L’espace présent sur la carte, reposant sur l’équateur, s’étend depuis Ceylan jusqu’au Japon et aux Moluques, c’est-à-dire, jusqu’à l’antiméridien de Tordesillas qui, bien que non dessiné, a été remplacé par une échelle de latitudes, près du bord droit du cadre. Ainsi peut-on observer avec minutie les littoraux (Malaisie, Cochinchine, Bornéo, Chine), les archipels et les nombreuses îles de l’océan Indien et des mers de la Chine méridionale ou orientale, tout comme le commencement de l’océan Pacifique.

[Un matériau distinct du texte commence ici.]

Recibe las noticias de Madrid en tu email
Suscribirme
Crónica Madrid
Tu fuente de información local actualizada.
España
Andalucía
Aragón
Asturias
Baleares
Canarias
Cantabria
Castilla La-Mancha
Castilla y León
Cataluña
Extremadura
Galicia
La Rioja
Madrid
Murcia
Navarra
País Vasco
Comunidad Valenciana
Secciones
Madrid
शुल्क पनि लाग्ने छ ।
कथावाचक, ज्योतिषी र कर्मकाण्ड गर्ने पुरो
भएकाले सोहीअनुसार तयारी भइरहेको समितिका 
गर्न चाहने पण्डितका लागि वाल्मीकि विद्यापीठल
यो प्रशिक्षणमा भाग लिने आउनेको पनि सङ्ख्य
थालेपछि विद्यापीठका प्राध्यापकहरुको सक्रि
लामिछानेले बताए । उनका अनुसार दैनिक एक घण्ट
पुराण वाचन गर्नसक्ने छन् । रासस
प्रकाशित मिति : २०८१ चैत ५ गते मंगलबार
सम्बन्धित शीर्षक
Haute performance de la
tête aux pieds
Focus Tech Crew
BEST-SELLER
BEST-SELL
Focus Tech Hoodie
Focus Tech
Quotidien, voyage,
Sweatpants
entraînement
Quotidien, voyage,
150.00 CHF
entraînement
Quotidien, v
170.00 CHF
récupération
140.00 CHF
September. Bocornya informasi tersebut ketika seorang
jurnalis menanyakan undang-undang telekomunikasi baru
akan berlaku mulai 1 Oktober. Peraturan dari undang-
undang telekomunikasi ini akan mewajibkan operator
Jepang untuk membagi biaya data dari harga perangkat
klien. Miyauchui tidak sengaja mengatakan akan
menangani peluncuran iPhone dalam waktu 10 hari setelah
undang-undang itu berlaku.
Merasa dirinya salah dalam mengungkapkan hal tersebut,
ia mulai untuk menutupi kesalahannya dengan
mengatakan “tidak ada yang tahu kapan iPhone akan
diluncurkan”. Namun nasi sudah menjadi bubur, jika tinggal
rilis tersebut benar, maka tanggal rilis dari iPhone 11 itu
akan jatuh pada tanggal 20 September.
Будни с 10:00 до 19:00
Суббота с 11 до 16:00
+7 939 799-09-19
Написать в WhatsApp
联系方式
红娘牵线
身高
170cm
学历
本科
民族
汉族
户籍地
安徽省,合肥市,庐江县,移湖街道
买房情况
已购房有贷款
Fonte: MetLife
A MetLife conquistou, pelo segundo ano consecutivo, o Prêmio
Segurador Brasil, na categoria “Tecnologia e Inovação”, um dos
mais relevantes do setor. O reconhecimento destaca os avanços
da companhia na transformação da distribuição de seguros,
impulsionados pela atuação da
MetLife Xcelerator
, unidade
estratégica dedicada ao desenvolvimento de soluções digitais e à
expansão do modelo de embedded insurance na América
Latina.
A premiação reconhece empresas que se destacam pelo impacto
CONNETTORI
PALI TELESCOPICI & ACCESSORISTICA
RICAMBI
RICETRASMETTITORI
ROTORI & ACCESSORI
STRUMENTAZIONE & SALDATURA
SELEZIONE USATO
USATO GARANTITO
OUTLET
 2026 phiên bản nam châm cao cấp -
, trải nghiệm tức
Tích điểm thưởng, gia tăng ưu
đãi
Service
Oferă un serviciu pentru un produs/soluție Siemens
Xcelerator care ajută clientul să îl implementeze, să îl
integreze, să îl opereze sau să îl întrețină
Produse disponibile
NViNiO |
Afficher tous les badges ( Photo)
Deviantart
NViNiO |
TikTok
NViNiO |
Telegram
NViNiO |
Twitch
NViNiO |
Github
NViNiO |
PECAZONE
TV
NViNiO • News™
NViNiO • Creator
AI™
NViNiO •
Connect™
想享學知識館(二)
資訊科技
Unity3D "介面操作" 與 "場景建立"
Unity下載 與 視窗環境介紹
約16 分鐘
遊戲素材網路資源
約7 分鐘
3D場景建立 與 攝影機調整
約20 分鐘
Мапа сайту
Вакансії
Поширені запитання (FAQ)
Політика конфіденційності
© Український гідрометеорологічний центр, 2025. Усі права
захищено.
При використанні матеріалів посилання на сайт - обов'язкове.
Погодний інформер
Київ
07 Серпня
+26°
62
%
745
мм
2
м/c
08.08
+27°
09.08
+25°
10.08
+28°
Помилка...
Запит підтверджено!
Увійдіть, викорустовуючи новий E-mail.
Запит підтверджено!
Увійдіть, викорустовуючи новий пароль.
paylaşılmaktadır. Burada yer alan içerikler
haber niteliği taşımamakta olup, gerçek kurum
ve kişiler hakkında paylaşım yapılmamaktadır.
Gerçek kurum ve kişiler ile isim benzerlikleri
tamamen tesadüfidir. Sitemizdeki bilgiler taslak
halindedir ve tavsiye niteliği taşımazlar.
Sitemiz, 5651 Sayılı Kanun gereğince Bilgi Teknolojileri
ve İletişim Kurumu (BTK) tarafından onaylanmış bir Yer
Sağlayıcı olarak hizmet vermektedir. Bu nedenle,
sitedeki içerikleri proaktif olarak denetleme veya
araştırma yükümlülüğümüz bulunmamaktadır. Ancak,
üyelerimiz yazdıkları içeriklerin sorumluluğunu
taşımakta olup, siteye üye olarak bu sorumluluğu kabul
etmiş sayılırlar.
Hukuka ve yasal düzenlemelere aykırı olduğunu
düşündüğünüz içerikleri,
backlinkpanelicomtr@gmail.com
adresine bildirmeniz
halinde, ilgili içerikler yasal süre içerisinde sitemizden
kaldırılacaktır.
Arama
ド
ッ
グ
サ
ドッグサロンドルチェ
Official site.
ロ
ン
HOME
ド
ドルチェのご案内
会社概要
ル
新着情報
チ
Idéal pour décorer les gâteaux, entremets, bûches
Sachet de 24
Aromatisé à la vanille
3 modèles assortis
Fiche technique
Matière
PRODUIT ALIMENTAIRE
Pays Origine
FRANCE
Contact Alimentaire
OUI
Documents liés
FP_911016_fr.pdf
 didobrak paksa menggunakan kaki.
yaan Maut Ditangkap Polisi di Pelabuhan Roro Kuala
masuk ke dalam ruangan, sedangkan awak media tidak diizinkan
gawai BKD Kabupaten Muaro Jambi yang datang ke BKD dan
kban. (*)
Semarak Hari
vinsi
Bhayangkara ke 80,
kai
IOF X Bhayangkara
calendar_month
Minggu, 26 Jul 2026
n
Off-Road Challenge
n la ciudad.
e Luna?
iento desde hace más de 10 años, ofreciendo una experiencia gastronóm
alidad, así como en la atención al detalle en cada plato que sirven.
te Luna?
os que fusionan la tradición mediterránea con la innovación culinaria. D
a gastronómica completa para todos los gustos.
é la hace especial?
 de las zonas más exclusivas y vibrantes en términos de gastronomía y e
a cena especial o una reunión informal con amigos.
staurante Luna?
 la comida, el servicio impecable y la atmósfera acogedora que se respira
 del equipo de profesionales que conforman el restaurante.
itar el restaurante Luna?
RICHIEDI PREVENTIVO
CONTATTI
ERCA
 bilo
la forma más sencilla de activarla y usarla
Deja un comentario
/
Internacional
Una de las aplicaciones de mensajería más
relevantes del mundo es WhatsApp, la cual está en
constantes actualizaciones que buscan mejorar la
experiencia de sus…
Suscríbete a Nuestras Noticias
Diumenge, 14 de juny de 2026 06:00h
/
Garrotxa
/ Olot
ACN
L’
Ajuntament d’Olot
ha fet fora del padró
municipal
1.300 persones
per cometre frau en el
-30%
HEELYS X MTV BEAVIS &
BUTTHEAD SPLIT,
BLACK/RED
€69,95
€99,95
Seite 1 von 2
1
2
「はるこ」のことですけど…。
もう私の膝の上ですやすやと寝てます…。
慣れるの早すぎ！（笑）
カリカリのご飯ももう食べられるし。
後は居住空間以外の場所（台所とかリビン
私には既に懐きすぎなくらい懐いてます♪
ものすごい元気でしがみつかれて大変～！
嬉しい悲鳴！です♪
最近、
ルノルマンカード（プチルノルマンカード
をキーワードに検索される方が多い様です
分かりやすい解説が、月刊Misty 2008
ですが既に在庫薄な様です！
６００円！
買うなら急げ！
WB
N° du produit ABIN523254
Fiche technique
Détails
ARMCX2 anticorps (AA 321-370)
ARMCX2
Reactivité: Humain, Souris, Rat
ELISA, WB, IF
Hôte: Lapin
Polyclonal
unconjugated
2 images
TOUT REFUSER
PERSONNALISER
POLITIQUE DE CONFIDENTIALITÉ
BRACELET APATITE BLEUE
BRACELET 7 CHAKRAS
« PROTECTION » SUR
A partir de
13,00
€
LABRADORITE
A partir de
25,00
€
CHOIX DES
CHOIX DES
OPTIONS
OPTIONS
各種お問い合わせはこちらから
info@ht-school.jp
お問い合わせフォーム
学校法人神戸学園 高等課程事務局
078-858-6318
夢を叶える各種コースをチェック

La localisation de points (ports et îles) qui donnent, en les réunissant, la configuration des littoraux, se fonde sur les itinéraires nautiques, d’où, très souvent, leur aspect rectiligne et séquentiel, ainsi qu’une information lacunaire sur les côtes périphériques à ces routes, comme c’est le cas du rivage des golfes de Thaïlande et du Tonkin, mais bien meilleure en revanche concernant des littoraux plus attractifs commercialement, comme ceux entre Canton et Shanghai. La factorerie portugaise de Macao, établie dans les années 1550, qui assurait le lien entre les grandes routes maritimes et Canton, par le Fleuve des Perles, est pour la première fois figurée sur les cartes de Vaz Dourado.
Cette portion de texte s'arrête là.